Let’s end the week with a laugh .…
Genesis of Bajan Nicknames
The concept of nicknames first originated in Barbados during the slavery era. During this era, slaves tended to use their native language to communicate in ways that the planter class could not understand. Because of this, the plantocracy decided to rename the slaves, due to a lack of understanding of their language. In some ways this practice was used to demoralise the slaves but today, nicknames tend to be a tone of affection when they are given, and are very humorous in the way that they are applied, even when sometimes the name may seem demeaning. Nicknames in Barbados are usually given in childhood. Don’t be ashamed if you don’t understand a person’s nickname because some nicknames tend to be quite confusing and tend not to make a lot of sense. Nicknames are given sometimes based on an occupation, or as a result of a particular incident. However, in recent times, nicknames tend to be given based on the looks of a person.

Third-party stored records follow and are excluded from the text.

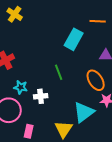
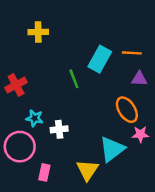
yellow cross: (15, 14) -> (38, 32), moved, turned -35
orange line: (98, 21) -> (132, 53), moved
green line: (59, 72) -> (74, 79), moved

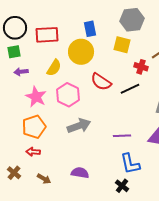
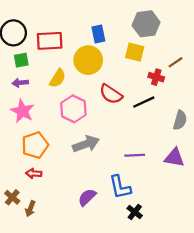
green square: (14, 52) -> (21, 60), moved
pink star: (36, 97) -> (22, 111), moved
blue L-shape: (130, 164) -> (120, 187), moved
purple semicircle: (80, 173) -> (87, 197), turned -54
brown arrow: (44, 179) -> (30, 209), moved, turned 80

Popular Nicknames and their Meanings
· Cow foot – someone with unusually large feet.
· Buffalo – someone who is overweight from a very young age.
· Boy blue – given to someone with a very dark complexion, so dark it was described as being. “black til it blue”.
· Chinee man – given to persons with slanted eyes.
· Jack – given to someone who is “jack of all trades, master of none”.
· De hammer – given to carpenters.
· Hawk – a guy who would see a girl and quickly make a move.
· Hunter – a guy always looking for female company.
· Daddy and Mums – terms used to address elderly folk. Commonly seen with conductors. addressing elderly persons on vans.
· Short man – for short men.
· Tall man – for tall men.
· Red man – to address men who are “light brown” in complexion.
· Fat man – for chubby or fat men.
· Ras – used to address persons who are Rastafarians.
· “B” – to address a friend/confidant.
This list is by no means exhaustive, as some nicknames are less common and just applied based on something from a person’s childhood as previously mentioned. However, the giving of nicknames is a key part of Barbadian culture, specifically that of the forefathers.